Over the last two years, TNTP has radically evolved the way it trains and evaluates new teachers, becoming an organization that certifies teachers based mainly on their actual performance in the classroom. The experience gained during those two years means that TNTP can now share what it has learned in its latest report entitled, “Leap Year: Assessing and Supporting Effective First-Year Teachers.”
Leap Year explores a simple idea: The first year is the most important year of a teacher’s career, and it should be treated that way. Right now, most schools and preparation programs treat teachers’ first year like a warm-up. Instead, it should be seen as a critical window of opportunity to help teachers develop essential skills and make thoughtful decisions about whether they can make a successful career teaching.
TNTP has put this philosophy into practice in 15 programs across the country with the Assessment of Classroom Effectiveness (ACE), a multiple-measures evaluation system designed specifically to ensure that first-year teachers in the TNTP Teaching Fellows and TNTP Academy programs meet a high standard of effectiveness.
Leap Year explains the development of ACE and what its first year taught TNTP about evaluating and supporting the growth of approximately 1,000 new teachers. Here are some of the key conclusions:
- New teachers perform at different levels and improve at different rates. Contrary to conventional wisdom, first-year teacher performance is not uniform. Some start strong, while others struggle. Many improve as they gain experience, but some do not.
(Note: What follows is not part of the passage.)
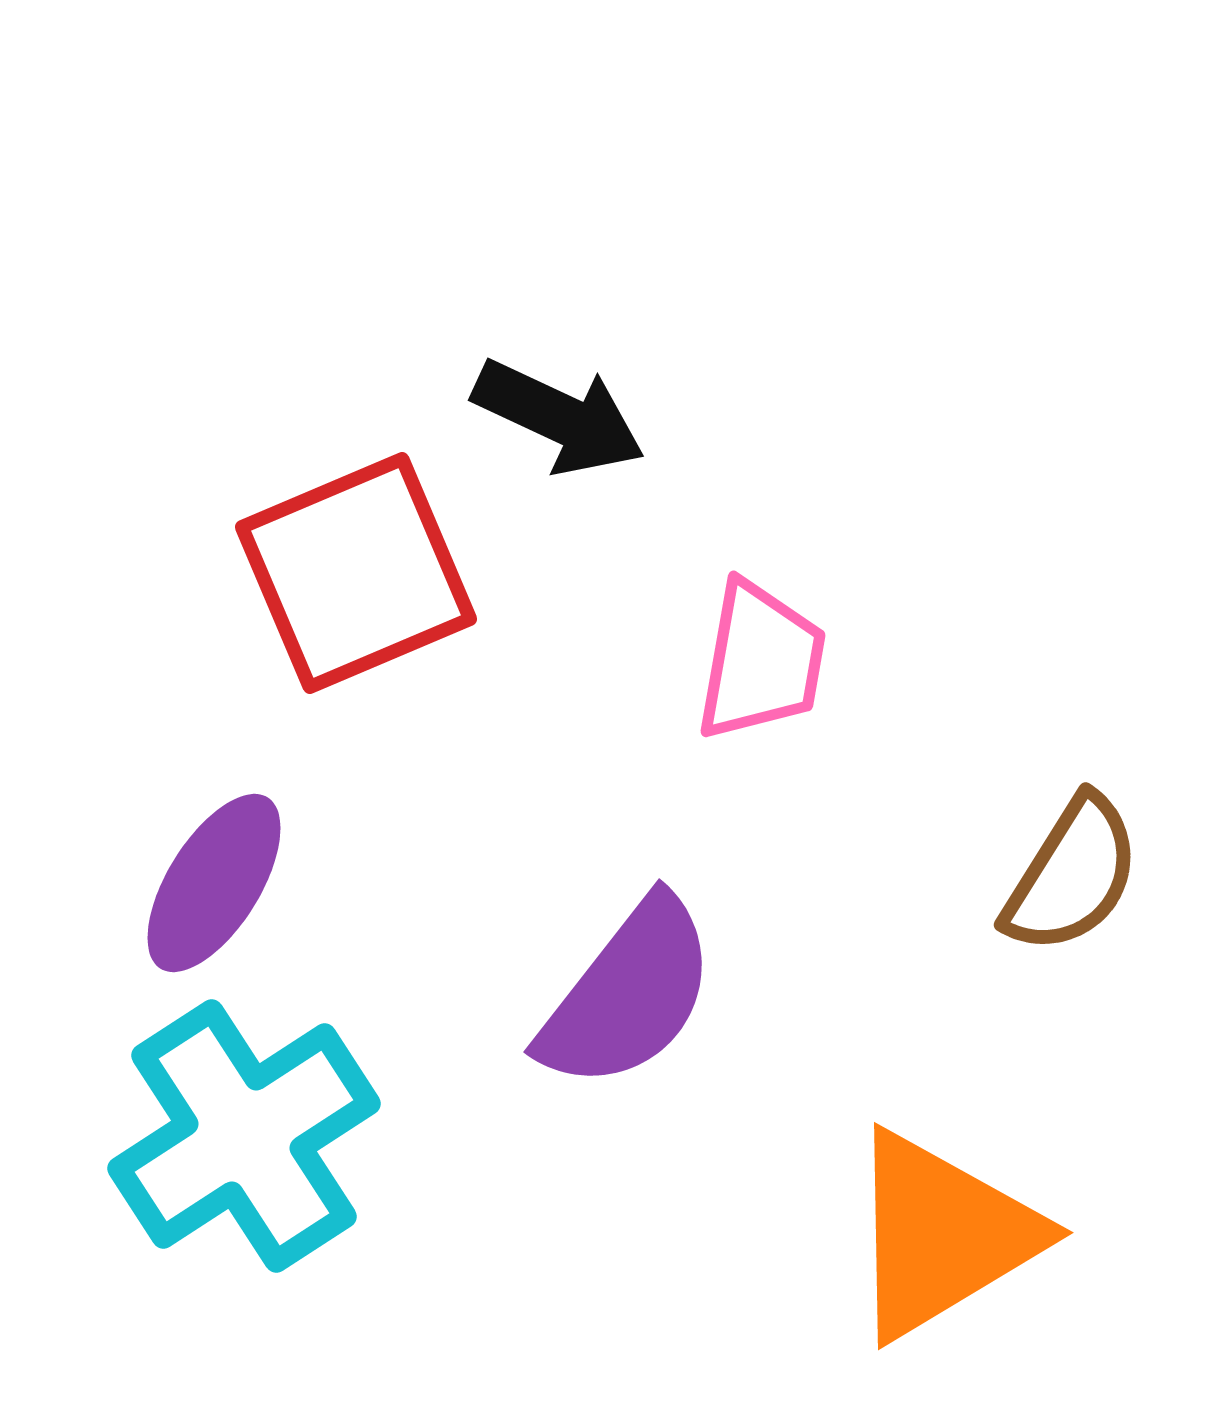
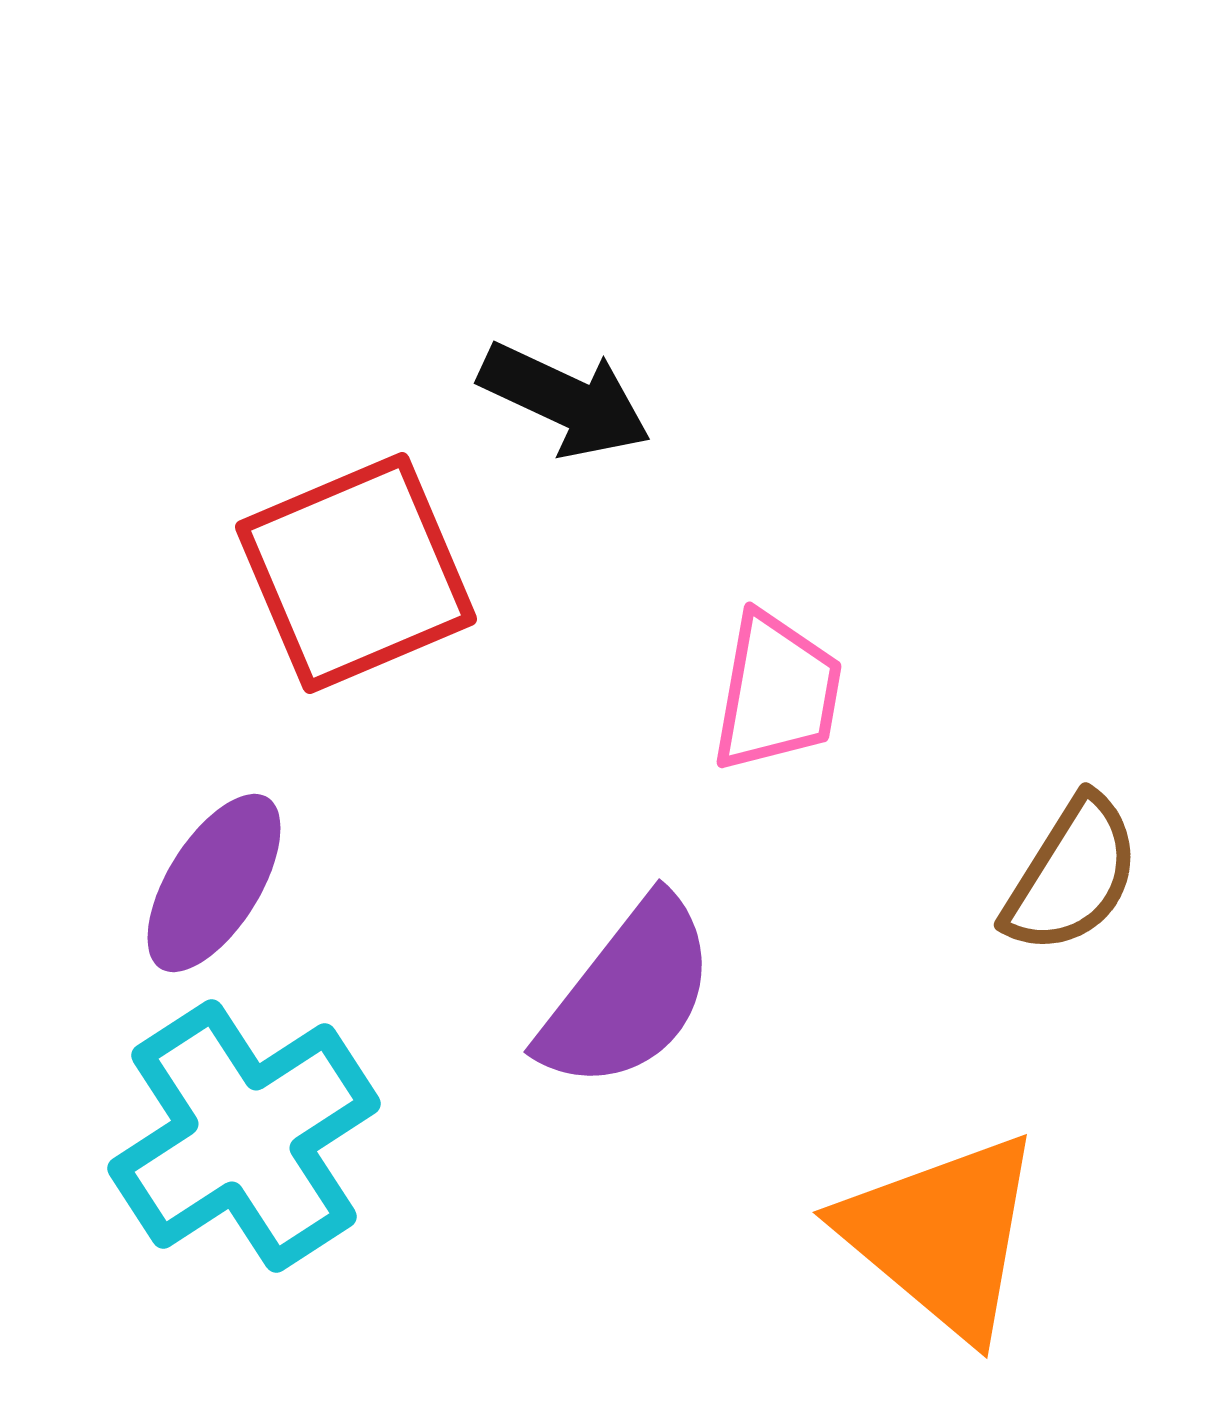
black arrow: moved 6 px right, 17 px up
pink trapezoid: moved 16 px right, 31 px down
orange triangle: rotated 49 degrees counterclockwise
- Teachers’ initial performance predicts their future performance. In particular, teachers who struggled from the start rarely came close to becoming effective, even in their second year.
- A few core skills appear to be important to first-year teachers’ success. TNTP found that first-year teachers who are purposeful, responsive and focused on student understanding develop more quickly.
The report goes on to make the following conclusions based on the experience of ACE and similar programs of the last two years:
- Certification should be linked to a teacher’s actual performance in the classroom, not just coursework and seat time. Nothing better indicates a teacher’s future success than his or her first-year performance.
- Teacher preparation programs should stop certifying teachers who are unlikely to become effective, which only does a disservice to those teachers and their students.
- Schools need to help first-year teachers focus on the skills that matter most for their future success, providing regular useful feedback along the way.